Segment Start: SUPPLIED MATERIAL

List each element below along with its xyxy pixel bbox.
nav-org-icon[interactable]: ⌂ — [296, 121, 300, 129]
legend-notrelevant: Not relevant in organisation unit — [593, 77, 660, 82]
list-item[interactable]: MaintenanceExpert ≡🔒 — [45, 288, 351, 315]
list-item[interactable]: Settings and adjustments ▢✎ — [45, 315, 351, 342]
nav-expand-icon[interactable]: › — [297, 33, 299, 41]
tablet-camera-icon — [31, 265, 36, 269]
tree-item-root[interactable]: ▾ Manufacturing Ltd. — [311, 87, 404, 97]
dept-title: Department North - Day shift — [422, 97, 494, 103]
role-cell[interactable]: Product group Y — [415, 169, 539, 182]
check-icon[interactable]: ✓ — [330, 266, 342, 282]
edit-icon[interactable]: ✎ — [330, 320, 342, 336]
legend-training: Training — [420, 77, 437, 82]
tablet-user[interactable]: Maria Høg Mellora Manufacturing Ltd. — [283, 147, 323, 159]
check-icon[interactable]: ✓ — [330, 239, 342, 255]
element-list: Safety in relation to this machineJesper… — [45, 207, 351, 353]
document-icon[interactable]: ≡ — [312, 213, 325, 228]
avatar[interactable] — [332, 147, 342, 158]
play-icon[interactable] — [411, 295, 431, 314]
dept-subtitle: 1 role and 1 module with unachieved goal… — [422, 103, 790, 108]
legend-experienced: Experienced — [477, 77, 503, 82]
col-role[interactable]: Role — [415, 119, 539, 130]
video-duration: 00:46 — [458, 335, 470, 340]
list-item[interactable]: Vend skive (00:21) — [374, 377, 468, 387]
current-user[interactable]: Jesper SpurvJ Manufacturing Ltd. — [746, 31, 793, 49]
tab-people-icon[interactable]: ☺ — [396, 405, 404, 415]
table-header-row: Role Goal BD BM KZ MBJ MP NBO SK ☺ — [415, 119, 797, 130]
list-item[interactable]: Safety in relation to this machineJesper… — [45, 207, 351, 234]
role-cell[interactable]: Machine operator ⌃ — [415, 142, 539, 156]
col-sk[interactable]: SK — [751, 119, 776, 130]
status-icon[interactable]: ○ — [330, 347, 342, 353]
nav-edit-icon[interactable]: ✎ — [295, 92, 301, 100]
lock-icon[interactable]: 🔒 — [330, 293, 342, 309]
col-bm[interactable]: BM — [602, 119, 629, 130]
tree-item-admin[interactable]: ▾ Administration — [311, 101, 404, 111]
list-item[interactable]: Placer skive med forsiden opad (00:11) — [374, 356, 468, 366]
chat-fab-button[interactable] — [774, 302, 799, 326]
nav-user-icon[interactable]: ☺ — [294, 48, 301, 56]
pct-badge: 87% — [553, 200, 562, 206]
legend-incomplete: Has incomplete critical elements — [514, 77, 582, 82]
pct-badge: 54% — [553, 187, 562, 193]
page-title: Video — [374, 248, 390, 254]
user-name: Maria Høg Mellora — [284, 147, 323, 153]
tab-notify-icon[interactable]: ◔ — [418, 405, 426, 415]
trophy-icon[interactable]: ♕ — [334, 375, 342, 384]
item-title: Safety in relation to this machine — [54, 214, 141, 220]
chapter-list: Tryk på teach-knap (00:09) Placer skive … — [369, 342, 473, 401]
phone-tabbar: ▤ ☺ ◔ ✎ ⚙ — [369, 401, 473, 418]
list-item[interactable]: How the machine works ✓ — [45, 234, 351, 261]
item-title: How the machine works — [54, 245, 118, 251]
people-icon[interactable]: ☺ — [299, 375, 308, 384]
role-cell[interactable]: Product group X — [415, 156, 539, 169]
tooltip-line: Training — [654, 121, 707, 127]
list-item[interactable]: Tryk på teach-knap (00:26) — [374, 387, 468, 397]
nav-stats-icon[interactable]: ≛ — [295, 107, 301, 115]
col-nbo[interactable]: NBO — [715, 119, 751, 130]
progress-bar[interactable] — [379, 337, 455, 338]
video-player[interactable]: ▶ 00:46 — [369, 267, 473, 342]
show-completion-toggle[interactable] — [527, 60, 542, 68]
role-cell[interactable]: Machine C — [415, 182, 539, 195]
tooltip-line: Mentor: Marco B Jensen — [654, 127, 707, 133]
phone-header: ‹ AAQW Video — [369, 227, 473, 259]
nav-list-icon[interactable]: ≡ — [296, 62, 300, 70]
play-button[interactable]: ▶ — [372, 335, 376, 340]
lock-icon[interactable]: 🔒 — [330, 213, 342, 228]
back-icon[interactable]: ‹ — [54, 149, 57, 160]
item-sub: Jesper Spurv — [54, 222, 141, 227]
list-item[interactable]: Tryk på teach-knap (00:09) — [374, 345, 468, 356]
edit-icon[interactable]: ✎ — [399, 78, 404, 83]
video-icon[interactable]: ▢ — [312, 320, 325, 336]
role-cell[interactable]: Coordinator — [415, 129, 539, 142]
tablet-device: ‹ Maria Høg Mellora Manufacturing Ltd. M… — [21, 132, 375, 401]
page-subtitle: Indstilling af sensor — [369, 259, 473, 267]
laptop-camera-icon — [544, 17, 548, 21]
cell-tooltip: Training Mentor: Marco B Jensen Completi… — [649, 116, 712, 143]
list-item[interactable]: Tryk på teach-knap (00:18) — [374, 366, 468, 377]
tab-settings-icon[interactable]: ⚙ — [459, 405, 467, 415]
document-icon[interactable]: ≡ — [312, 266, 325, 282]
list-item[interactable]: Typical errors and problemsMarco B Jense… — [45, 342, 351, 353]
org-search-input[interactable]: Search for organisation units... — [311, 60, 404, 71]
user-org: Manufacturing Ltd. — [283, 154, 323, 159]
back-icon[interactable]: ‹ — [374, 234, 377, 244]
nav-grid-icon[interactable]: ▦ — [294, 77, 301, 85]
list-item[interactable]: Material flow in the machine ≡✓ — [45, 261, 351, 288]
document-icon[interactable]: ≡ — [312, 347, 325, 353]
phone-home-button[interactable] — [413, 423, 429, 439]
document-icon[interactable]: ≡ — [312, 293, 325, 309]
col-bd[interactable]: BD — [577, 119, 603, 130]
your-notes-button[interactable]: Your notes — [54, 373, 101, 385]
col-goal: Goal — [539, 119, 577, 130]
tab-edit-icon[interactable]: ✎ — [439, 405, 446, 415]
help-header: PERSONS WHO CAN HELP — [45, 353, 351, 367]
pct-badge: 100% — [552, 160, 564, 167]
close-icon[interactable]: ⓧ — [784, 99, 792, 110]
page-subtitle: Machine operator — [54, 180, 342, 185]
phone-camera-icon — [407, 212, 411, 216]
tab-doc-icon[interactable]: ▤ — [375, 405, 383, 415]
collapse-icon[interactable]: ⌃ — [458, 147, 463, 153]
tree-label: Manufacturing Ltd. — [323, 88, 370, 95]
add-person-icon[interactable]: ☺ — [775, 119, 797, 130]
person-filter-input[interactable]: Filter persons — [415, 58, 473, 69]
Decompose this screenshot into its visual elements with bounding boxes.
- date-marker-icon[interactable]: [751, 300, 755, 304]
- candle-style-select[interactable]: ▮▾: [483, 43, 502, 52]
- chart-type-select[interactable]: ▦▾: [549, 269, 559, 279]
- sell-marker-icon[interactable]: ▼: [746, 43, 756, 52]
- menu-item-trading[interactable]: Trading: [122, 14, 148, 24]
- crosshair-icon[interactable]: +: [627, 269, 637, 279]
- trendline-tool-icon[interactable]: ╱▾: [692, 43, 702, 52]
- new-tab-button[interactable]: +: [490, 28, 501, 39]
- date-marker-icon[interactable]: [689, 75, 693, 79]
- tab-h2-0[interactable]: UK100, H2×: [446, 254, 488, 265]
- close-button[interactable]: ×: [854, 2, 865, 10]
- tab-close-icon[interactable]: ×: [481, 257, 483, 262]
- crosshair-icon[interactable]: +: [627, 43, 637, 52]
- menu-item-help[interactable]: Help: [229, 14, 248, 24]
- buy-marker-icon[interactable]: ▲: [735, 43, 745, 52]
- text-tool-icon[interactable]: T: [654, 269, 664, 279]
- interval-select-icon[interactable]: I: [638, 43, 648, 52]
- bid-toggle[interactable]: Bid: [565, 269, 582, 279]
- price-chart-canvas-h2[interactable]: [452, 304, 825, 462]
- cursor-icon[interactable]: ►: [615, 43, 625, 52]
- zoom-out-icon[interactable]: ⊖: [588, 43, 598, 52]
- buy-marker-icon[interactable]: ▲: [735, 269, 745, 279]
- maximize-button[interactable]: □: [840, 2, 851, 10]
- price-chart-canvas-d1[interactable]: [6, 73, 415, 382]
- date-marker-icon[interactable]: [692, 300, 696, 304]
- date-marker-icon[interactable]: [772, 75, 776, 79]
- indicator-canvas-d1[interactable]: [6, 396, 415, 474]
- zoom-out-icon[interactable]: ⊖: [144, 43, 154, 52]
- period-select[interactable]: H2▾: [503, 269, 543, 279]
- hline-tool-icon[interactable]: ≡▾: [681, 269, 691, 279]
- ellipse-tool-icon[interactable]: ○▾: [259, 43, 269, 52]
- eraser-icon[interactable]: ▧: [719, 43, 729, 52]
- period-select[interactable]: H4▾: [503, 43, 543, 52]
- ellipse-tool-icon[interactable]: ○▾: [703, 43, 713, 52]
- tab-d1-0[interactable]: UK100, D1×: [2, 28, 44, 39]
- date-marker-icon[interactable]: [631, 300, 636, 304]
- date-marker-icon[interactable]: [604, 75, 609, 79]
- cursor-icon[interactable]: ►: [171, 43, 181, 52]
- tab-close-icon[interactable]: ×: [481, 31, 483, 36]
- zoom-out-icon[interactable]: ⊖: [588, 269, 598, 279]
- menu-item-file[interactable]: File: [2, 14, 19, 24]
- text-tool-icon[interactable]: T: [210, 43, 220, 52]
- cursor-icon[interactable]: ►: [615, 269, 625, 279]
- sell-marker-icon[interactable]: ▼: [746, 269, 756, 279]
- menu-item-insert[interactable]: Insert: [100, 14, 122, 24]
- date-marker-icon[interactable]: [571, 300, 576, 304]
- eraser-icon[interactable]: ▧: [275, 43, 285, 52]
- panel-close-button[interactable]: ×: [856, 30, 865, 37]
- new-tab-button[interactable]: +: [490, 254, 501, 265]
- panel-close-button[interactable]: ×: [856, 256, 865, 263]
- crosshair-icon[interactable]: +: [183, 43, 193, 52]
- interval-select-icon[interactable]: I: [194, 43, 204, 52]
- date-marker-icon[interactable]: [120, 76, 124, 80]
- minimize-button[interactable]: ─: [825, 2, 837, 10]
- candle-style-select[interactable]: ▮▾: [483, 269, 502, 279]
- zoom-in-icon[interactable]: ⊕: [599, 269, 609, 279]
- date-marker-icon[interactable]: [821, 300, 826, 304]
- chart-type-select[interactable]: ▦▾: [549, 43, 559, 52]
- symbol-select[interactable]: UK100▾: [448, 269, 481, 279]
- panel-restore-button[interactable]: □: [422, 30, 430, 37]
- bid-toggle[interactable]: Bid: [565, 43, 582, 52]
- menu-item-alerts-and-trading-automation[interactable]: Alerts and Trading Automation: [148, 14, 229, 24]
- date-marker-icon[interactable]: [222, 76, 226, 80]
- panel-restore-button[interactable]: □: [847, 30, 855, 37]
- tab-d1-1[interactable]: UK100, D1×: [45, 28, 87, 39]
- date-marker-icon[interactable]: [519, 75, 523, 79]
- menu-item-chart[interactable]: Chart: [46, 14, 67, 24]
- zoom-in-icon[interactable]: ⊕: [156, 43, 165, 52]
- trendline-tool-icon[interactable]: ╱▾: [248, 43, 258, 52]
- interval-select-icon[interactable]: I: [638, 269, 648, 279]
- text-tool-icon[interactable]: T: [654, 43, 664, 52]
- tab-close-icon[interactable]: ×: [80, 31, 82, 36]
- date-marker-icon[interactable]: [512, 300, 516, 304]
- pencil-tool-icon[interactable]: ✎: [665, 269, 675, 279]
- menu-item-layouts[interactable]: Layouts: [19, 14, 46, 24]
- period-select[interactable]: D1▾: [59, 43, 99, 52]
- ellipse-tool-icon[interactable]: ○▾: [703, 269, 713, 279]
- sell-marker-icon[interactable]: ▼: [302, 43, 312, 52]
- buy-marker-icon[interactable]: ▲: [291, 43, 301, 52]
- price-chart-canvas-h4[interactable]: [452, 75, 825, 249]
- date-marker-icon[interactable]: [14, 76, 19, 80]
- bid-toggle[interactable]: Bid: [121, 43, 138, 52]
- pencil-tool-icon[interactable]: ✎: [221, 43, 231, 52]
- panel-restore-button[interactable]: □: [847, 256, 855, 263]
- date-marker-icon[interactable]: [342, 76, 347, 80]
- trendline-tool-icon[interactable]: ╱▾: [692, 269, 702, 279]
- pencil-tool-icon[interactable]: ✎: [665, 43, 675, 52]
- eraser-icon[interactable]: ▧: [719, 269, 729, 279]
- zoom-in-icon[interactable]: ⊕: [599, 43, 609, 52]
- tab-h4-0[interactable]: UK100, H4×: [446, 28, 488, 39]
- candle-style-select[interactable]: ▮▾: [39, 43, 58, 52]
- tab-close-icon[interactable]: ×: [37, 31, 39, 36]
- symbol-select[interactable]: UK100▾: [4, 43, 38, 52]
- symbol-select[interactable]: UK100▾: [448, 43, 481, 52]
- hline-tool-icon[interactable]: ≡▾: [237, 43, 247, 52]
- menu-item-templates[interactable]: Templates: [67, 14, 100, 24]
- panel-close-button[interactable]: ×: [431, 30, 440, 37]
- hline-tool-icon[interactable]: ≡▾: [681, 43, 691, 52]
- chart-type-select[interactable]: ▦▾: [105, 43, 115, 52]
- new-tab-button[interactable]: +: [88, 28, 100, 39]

Segment End: SUPPLIED MATERIAL

■ YOUR OBJECTIVE: In the records, locate each line holding the string "pencil" and copy it.

■ SOLVED PROBLEM:
- pencil-tool-icon[interactable]: ✎: [665, 269, 675, 279]
- pencil-tool-icon[interactable]: ✎: [221, 43, 231, 52]
- pencil-tool-icon[interactable]: ✎: [665, 43, 675, 52]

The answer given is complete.